I have always perscribed to the scioninistic perspective. The deviationistical tendencies that you compute to me are figmentations.

9

eweininger 02.17.06 at 4:03 pm

Have you, like I, begun to wonder whether publishers- even some academic presses- have trimmed their costs by laying off all the copy editors?

Not to let anybody off the hook or anything, but I envision a scenario in which the haggard copy editor, having just received his pink slip, lets this one slide intentionally…or even makes a quick little notation in the galley margins.

10

david 02.17.06 at 4:06 pm

He’s lazy little shirking peon too, wretched child.

11

bryan 02.17.06 at 4:49 pm

It’s a far, far better thing to be paed off than a peon.

So anyway, after you read this – did you keep reading?

12

C. Schuyler 02.17.06 at 5:29 pm

It’s WHY READ MARX TODAY? by Jonathan Wolff. I was struck by the inappropriate peon, too.

13

Jo Wolff 02.17.06 at 5:56 pm

OK, I admit it, it was me. And it is a very strange experience to see such a thing displayed so publicly. But I’m very gratified to see that I have such distinguished readers. (And I won’t comment on the general standard of the copy-editing this particular booked received.)

14

Barry Freed 02.17.06 at 5:58 pm

t’s WHY READ MARX TODAY? by Jonathan Wolff.

Thanks for the info.

I was struck by the inappropriate peon, too.

That’s the trouble with peons, they don’t know their place.

15

des von bladet 02.17.06 at 6:13 pm

(And I won’t comment on the general standard of the copy-editing this particular booked received.)

Is anybody involved “spending more time with their family”?

16

Shelby 02.17.06 at 6:22 pm

I used to be a copyeditor in the book and magazine industries. Work dried up in the mid-90s, so I gave up and went to law school. Insert wry comment about lawyers’ writing here.

17

Tim Worstall 02.18.06 at 6:06 am

The Telegraph recently laid off a lot of their subs leading to an almost instant increaase in (not quite as amusing, admittedly) errors. News-gents was one from last week.

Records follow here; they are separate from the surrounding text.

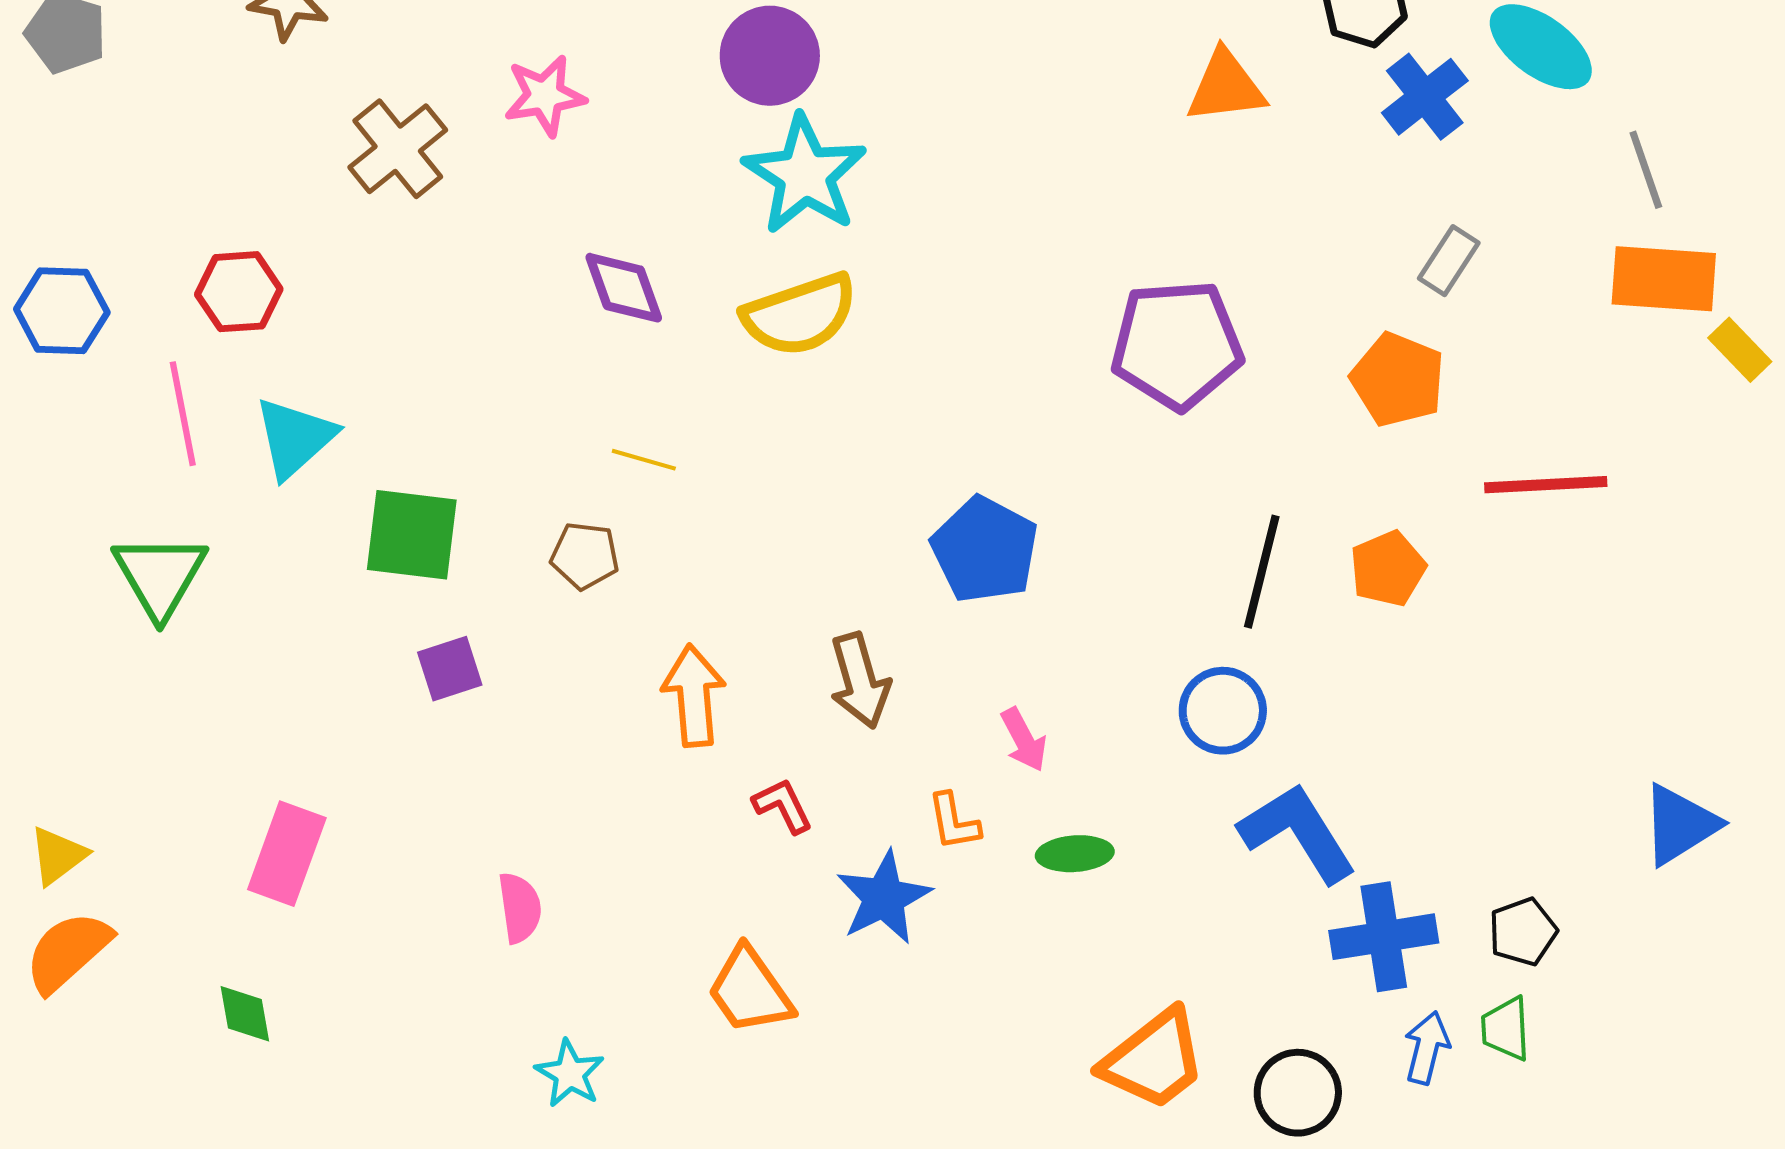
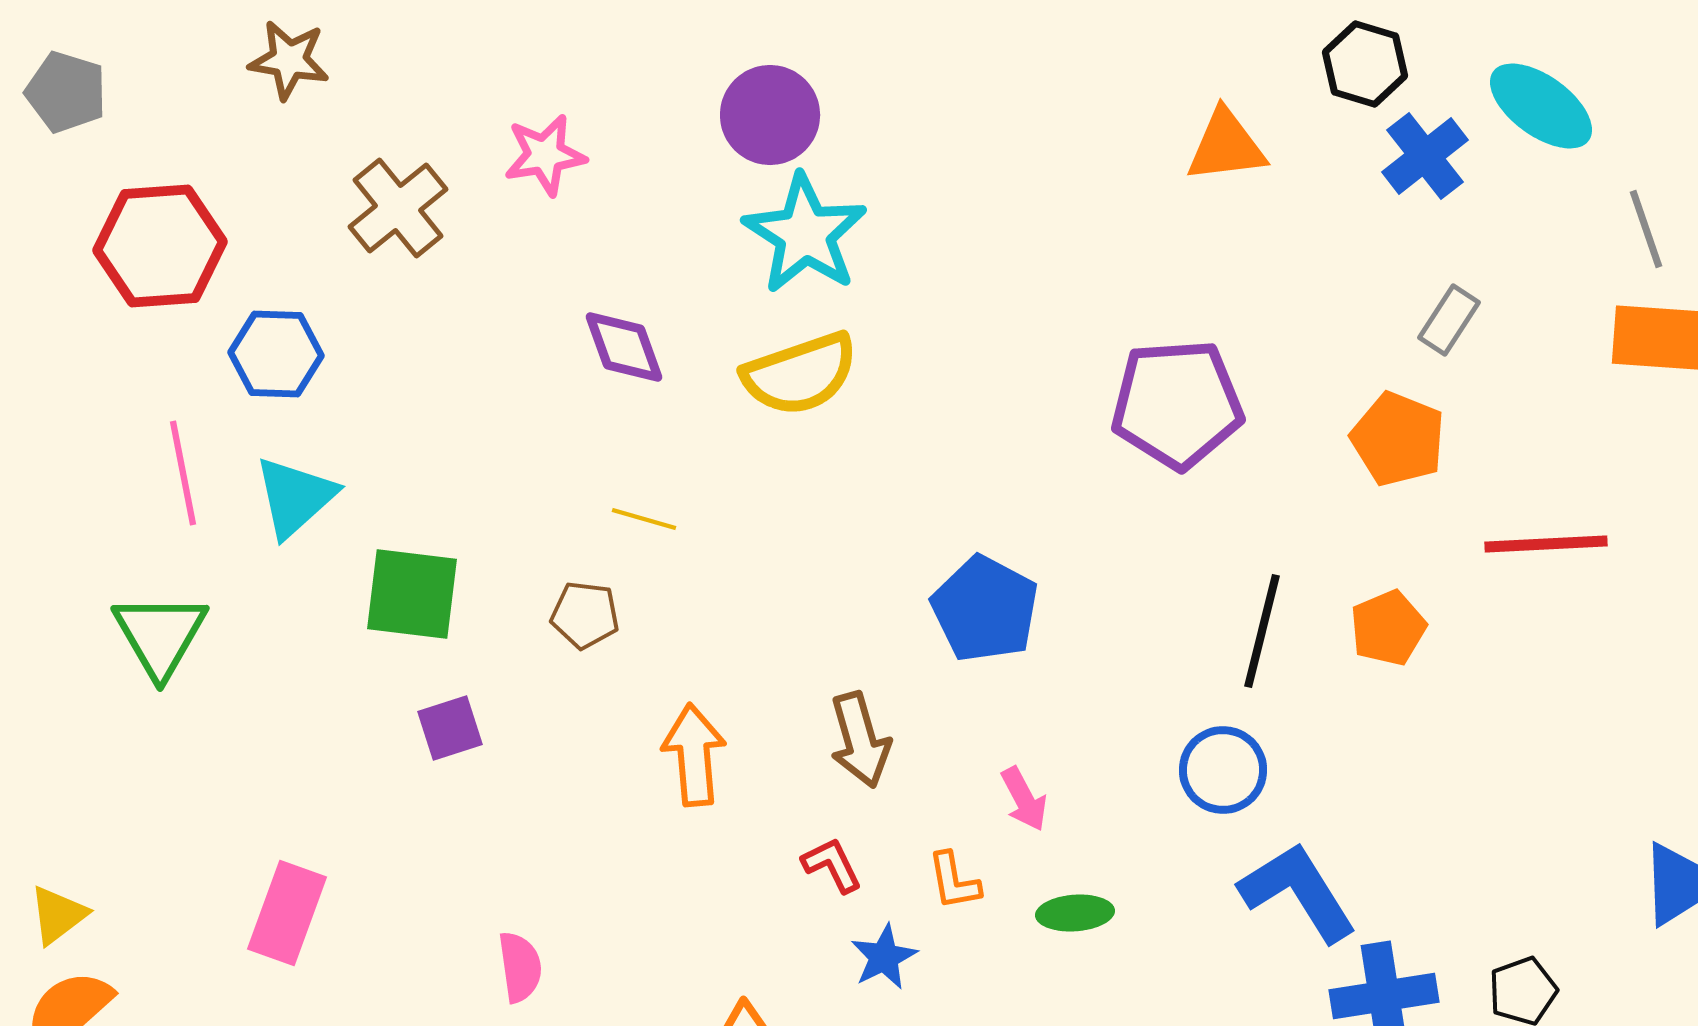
red hexagon: (239, 292) -> (160, 246), moved, size x1.5
blue hexagon: (62, 311) -> (276, 354), moved
red L-shape: (783, 806) -> (832, 865), moved
blue star: (884, 898) -> (884, 957), size x0.7

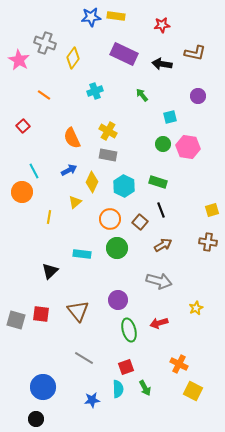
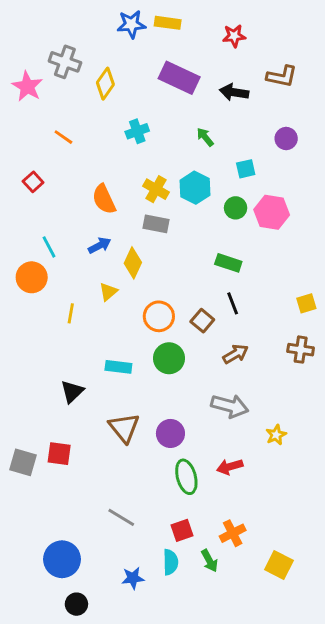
cyan hexagon: (124, 186) -> (195, 188), moved
yellow star: (196, 308) -> (276, 435), moved
brown triangle: (78, 311) -> (124, 428), moved
orange cross: (179, 364) -> (233, 533), moved, turned 36
black circle: (36, 419) -> (76, 604), moved

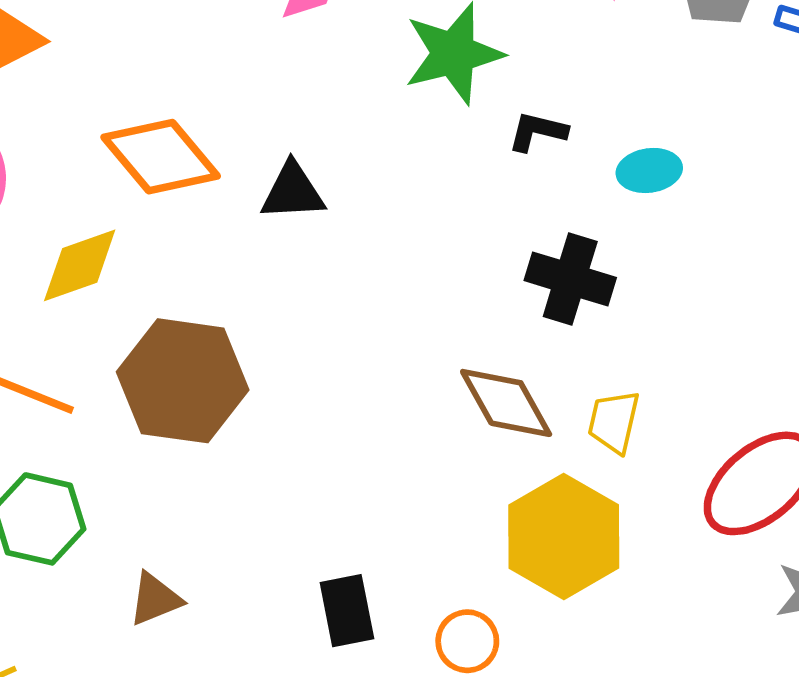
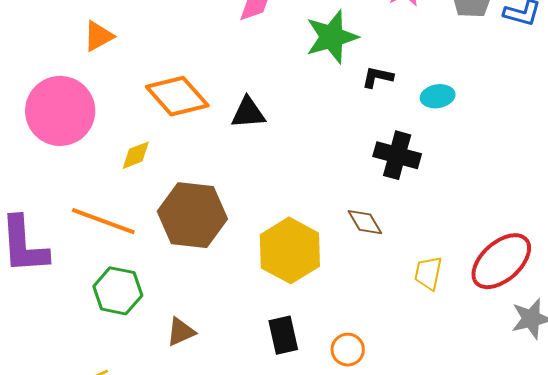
yellow diamond: (80, 265) -> (136, 155), size x0.7
brown diamond: (506, 403) -> (365, 222), size x0.7
yellow trapezoid: (614, 422) -> (428, 273), moved
yellow hexagon: (564, 537) -> (290, 250), moved

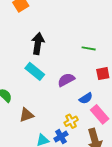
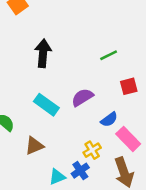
green line: (89, 48) -> (109, 55), turned -32
cyan rectangle: (35, 71) -> (46, 105), moved

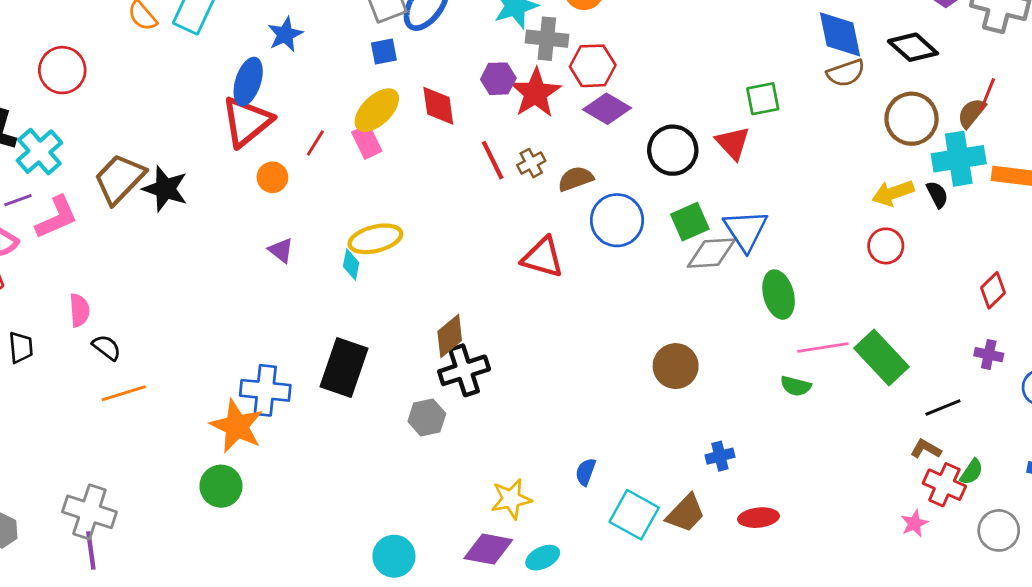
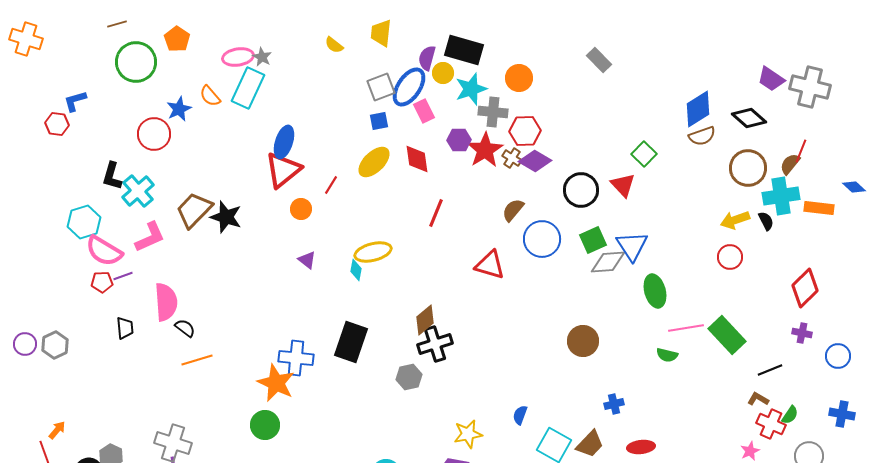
blue star: (285, 34) -> (179, 109), moved
blue diamond: (840, 34) -> (698, 109), turned 69
green square: (763, 99) -> (644, 154), turned -35
pink rectangle: (367, 142) -> (424, 111), moved
red line: (493, 160) -> (436, 213), moved, turned 48
brown cross: (531, 163) -> (512, 158), moved, turned -30
brown semicircle: (576, 179) -> (513, 210), turned -30
purple line: (18, 200) -> (123, 276), moved
red diamond: (993, 290) -> (805, 288), size x1.5
pink semicircle: (79, 310) -> (166, 302), size x1.6

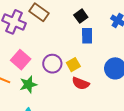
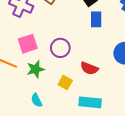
pink square: (21, 60) -> (28, 44), turned 30
yellow square: (73, 65) -> (65, 82), moved, turned -32

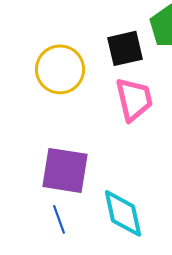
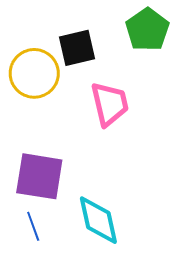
black square: (125, 48) -> (77, 48), moved

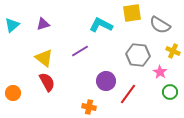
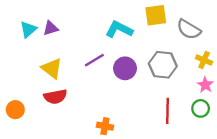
cyan triangle: (12, 25) -> (28, 29), moved
pink star: (160, 72) -> (205, 85), moved
purple circle: (106, 81) -> (125, 68), moved
red semicircle: (47, 82) -> (55, 97), turned 108
red line: (128, 94) -> (168, 111), moved, turned -35

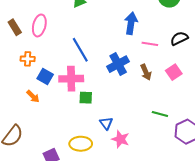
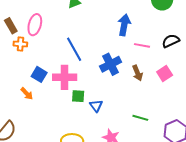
orange cross: (28, 59) -> (20, 44), moved
green line: (160, 114) -> (140, 118), moved
blue triangle: (106, 123) -> (96, 106), moved

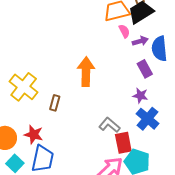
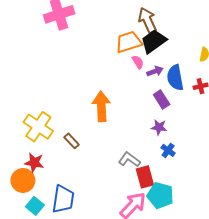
brown rectangle: (55, 103) -> (72, 141), turned -56
blue cross: (148, 119) -> (168, 150), size x0.6
red star: (34, 135) -> (34, 163), moved

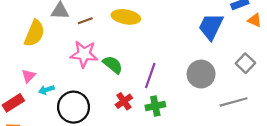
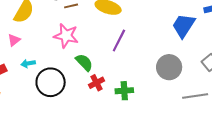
green semicircle: (113, 65) -> (84, 62), moved
purple line: (150, 75) -> (119, 41), moved
pink triangle: (28, 76) -> (14, 40), moved

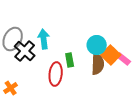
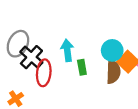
cyan arrow: (44, 39) -> (67, 50), moved
red ellipse: (56, 74) -> (44, 73), moved

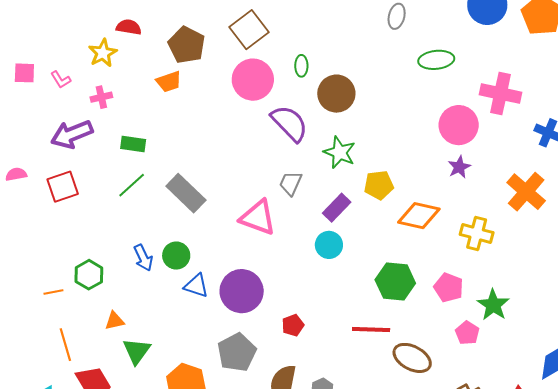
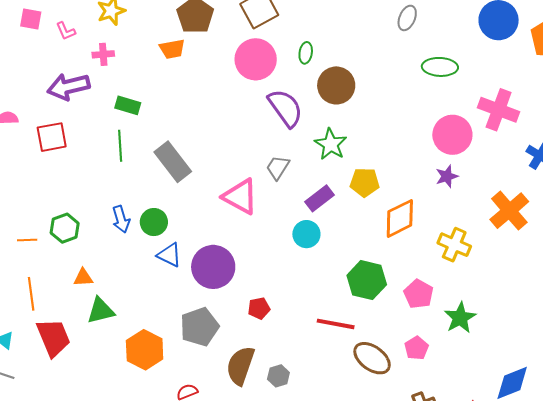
green line: (132, 185) -> (120, 146), turned -60
orange diamond: (419, 216) -> (400, 218), turned -48
pink pentagon: (467, 333) -> (416, 348), moved
green triangle: (137, 351) -> (101, 311), turned 32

Since I, in an excessively anal fashion, have started noting them on my blog I’ve been getting emails from the same subs desk praising the section.
The triviality of so much blogging, eh?

18

Tad Brennan 02.18.06 at 12:38 pm

In defense of Jo Wolff, it should be said that this is a word that has been spelled variously in English, because
1) there are no fixed rules for transliterating from Greek (aesthetics? aisthetics? esthetics? that special ae ligature that I don’t know the code for? ecology/oecology/oikology?)
2) and the wretched Greeks themselves couldn’t decide how it was to be spelled.

And neither can you. Come on–you knew “peon” was incorrect, but how many of you can rattle off the correct English spelling without hesitation? Without looking down this post?

Okay: the OED gives
“paean”, but with the ligature for the “ae” at the start. It also recognized “pean”.

Before looking it up (e.g. when I first read Kieran’s post) I thought it was “paion”, because that’s the closest transliteration of the Attic spelling (paiôn). But Epic had it as paiêôn, and paian won out (possibly cause it was most familiar in Doricizing lyric passages? I dunno, and can’t figure it out from LSJ).

So the wretched Ancients didn’t know how to spell it, and the wretched English don’t know how to transliterate it. Not too surprising people get it wrong now and then.